• Problem to work on
The required result is the number of lines below that hold the word "sách", stated without anything else.

Source records:

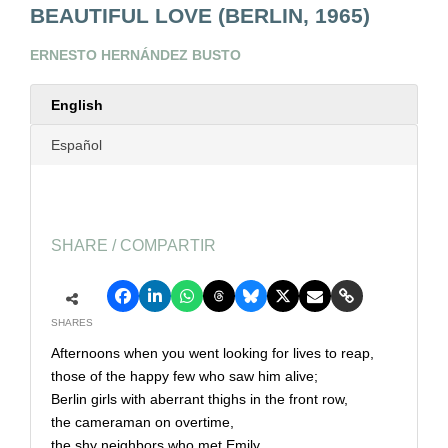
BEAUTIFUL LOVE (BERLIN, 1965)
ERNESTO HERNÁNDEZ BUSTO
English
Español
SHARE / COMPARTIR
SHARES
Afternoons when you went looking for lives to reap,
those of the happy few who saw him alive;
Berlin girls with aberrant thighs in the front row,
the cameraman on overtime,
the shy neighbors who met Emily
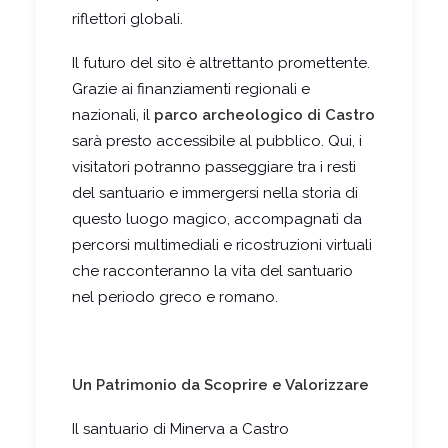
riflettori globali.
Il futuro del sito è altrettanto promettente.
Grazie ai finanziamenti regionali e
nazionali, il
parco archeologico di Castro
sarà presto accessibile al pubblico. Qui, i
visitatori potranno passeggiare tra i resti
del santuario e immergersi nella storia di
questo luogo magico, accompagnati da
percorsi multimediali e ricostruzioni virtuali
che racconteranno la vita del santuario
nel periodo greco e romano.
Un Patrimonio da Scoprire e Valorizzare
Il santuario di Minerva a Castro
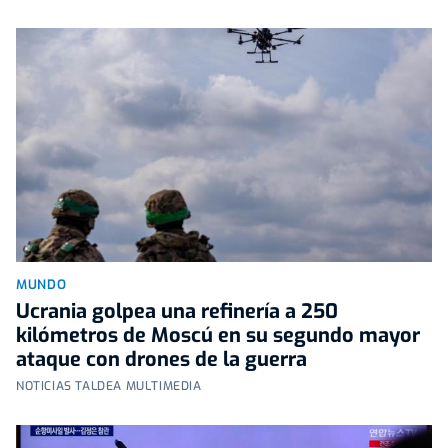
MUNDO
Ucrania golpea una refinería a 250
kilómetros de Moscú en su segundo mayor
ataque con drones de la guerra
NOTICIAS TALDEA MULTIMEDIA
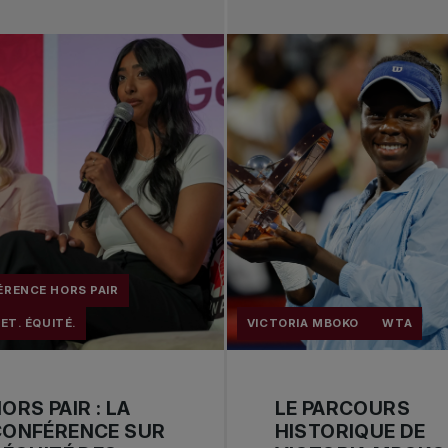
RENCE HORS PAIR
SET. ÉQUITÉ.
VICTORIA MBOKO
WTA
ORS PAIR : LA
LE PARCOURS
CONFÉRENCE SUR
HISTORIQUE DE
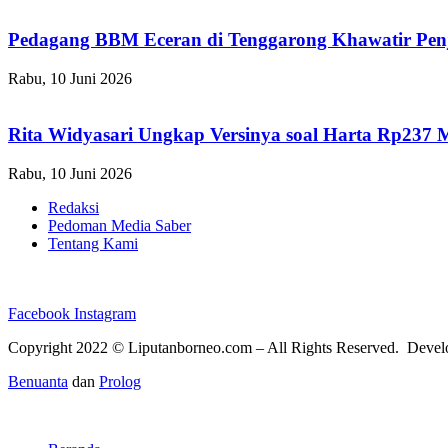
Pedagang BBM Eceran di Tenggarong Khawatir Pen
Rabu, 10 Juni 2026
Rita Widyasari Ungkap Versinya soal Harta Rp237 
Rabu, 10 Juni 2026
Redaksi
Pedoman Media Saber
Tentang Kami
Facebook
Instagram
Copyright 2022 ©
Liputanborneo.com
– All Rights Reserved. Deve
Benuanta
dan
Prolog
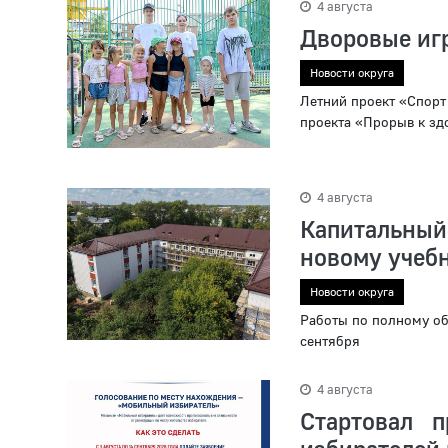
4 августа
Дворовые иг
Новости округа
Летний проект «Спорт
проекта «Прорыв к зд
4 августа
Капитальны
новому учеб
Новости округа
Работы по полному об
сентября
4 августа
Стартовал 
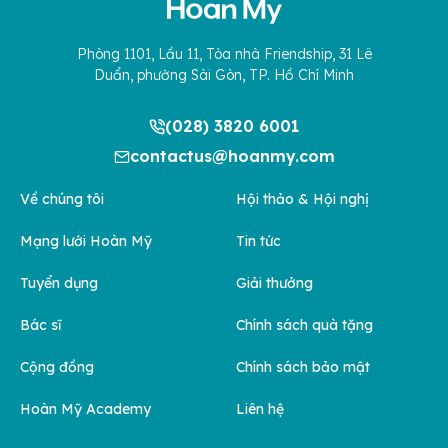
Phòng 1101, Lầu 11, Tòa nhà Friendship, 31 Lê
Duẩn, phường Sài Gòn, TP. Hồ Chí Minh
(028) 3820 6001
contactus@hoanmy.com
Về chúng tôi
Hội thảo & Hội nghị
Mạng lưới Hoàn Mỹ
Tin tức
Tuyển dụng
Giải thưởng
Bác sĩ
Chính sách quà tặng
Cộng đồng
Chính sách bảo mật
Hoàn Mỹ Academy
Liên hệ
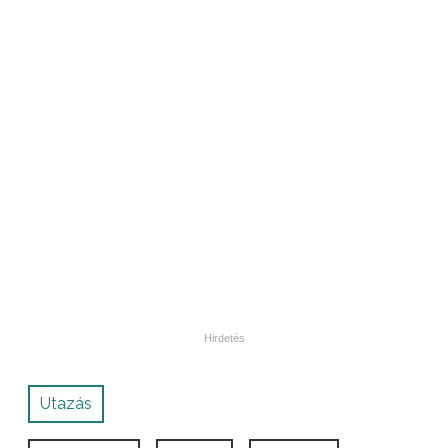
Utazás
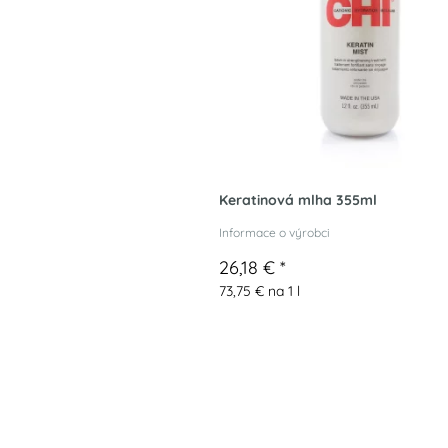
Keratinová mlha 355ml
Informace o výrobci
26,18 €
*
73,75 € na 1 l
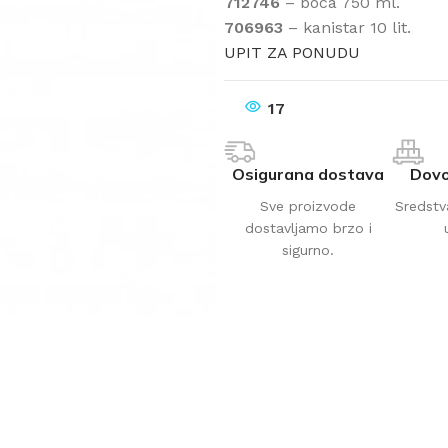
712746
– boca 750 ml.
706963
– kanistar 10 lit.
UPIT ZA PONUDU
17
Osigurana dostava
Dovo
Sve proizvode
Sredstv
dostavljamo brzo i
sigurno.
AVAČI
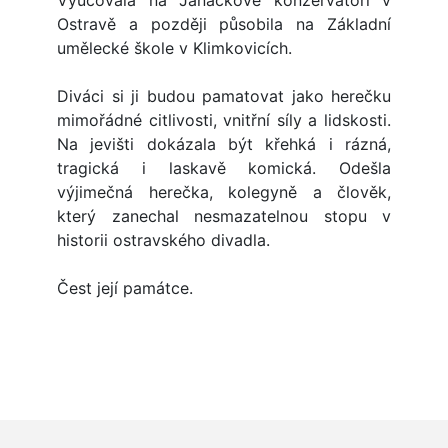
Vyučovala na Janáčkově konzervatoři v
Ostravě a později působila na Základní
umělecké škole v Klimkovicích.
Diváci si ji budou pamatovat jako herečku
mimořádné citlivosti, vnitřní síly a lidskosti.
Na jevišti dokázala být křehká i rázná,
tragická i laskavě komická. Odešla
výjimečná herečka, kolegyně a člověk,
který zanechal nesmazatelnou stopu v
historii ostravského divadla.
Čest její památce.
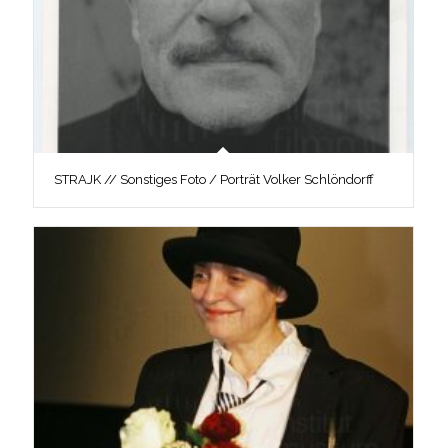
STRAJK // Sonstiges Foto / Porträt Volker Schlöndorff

• Solution for this task
2